In addition to the basic accident prevention principles of Section 3.2.1 that everyone should be aware of, fishing boat crew should also pay special attention to the following, so that they are properly prepared if they have to deal with an emergency:

Emergency Management – Man Overboard

  • Immediately shout out “Man Overboard!”
  • Do not lose sight of the man at sea. A crew member should be constantly looking at him and pointing with his hand towards his direction. Get ready to turn the boat around so you can always maintain eye contact with him.
  • Turn the boat to the side of the accident so that the propeller is far away from the man at sea
  • Immediately discard a circular lifejacket with a rope and be prepared to activate the alarm devices, mark the exact location and make an emergency call (MAYDAY) to other boats or to rescue authorities.
  • Turn the boat and locate it in parallel. Use the fastest and safest manoeuvres for any occasion (Williamson turn or similar method).
  • The pickup of the man at sea depends on the prevailing conditions and whether he is able to contribute to the process.
  • Those involved in the pickup must wear a PFD and a safety net. Use a loop rope in combination with a mechanical pulley or retractable winch to lift the man into the boat.
  • Place the man in a supine position for as long as possible to reduce the effects of hydrostatic pressure.
  • Have the First Aid Kit ready and an isothermal blanket to provide immediate care. Prepare to call the Coast Guard for help and have the process ready in the event of a transfer, either by boat or by helicopter.

Emergency Management – What should I do in case of fire?
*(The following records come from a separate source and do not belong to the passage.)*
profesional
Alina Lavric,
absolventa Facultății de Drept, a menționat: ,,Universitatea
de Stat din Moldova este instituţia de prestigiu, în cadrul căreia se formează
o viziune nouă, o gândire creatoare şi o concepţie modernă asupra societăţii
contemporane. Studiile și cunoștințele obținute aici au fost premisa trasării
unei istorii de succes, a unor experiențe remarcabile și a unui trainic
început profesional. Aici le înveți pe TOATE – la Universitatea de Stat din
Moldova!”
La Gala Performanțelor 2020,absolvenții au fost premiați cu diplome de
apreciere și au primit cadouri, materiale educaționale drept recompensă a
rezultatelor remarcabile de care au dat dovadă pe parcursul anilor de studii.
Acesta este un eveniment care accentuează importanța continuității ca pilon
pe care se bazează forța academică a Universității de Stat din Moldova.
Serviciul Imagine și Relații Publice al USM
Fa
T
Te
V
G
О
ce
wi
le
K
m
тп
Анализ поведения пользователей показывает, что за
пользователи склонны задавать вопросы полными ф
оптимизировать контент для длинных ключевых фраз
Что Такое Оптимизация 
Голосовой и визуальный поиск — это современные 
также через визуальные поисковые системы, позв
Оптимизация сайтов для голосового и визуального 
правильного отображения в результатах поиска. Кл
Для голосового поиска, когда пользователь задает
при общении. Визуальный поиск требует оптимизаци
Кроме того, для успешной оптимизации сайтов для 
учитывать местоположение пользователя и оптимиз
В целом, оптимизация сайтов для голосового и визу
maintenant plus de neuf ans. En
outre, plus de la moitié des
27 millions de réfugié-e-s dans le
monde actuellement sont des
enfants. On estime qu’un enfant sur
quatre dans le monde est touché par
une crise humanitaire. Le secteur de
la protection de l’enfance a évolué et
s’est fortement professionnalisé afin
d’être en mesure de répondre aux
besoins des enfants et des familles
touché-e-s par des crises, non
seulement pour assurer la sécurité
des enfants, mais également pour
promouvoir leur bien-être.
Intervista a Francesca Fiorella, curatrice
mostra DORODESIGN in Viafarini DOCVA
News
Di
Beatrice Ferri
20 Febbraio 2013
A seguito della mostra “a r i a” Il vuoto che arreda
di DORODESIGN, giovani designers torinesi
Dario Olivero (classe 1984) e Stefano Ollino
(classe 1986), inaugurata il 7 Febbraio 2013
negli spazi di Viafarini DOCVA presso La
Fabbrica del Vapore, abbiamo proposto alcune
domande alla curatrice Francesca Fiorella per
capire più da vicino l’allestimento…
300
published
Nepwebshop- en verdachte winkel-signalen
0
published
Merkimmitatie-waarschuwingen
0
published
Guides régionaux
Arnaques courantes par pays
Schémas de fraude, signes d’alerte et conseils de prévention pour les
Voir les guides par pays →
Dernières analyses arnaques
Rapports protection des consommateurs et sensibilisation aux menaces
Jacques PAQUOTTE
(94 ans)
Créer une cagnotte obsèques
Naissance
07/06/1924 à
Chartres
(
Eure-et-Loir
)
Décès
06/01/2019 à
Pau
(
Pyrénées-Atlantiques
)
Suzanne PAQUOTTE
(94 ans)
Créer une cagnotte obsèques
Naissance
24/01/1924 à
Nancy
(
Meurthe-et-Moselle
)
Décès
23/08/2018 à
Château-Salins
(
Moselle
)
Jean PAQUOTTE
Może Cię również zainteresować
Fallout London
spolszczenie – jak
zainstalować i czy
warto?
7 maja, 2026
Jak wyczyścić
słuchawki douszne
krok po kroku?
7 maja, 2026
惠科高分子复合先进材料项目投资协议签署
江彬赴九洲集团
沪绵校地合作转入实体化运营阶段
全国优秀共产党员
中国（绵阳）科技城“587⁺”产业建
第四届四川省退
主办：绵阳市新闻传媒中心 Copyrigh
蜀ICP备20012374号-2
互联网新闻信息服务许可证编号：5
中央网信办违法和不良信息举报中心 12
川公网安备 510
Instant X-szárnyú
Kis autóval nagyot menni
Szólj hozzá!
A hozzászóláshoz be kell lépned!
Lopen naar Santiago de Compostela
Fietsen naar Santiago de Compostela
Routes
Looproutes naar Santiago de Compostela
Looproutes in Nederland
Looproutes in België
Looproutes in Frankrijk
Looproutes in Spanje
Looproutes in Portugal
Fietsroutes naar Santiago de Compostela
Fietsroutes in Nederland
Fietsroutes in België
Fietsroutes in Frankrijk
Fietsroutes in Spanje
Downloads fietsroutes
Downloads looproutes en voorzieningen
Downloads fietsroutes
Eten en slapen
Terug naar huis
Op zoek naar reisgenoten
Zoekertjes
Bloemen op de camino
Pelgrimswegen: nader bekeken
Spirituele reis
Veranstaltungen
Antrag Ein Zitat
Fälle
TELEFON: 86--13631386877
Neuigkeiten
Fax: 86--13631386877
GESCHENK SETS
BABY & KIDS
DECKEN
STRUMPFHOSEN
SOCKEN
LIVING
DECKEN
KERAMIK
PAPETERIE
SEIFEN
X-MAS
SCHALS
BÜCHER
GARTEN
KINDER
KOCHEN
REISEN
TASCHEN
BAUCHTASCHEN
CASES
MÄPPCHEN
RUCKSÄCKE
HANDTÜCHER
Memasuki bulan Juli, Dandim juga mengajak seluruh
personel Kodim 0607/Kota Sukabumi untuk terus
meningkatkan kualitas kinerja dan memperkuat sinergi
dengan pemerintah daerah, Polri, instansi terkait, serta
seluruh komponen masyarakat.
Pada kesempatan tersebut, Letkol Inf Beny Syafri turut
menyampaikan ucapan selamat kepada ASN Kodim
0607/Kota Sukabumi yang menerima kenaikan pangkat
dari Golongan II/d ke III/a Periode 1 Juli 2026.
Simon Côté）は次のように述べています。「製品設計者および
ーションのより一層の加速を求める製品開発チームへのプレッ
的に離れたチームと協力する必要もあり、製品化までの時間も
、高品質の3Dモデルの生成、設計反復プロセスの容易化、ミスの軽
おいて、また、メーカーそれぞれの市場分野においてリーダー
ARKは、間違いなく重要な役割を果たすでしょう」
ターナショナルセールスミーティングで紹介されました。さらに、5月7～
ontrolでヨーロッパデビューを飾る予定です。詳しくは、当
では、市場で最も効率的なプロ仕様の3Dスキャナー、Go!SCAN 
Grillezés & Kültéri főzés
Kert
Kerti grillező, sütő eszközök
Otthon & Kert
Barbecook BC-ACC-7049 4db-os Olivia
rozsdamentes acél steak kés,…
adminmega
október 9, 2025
Inflammable material and objects

  • Oil, gasoline and lubricants.
  • Plumbing Oils.
  • Gas cylinders for cooking.
  • Soaked clothes

Simple steps to stability maintenance

  • Shout out “Fire!” and turn on the alarm.
  • The Captain decides whether to make an emergency call (MAYDAY).
  • Try to put out the fire by using a fire extinguisher.
  • Close all ventilation systems.
  • If you do not succeed, get out and close the specific area.
  • If possible, turn off all power and fuel supplies of the specific area.
  • Protect windshield life jackets from fire and place individual lifejackets in a safe and accessible location.
  • Use water sparingly to avoid stability problems (free surface).
  • Prepare to leave the boat.
  • Close the doors and mouths of hulls
  • Keep deck water wells and outlets open and free of obstacles so that water drains quickly
  • Secure the catches and fishing gear to prevent any displacement
  • Transfer fishing gear and fish from the deck to the hull
  • Avoid waves from behind
  • Avoid prolonged tilting of the boat when retrieving fishing gear
  • Do not neglect the boat engine

Effective maintenance of the engine is vital in ensuring its reliability. Only in adverse conditions does one appreciate how important it is that the main engine and auxiliary machines on your boat work reliably.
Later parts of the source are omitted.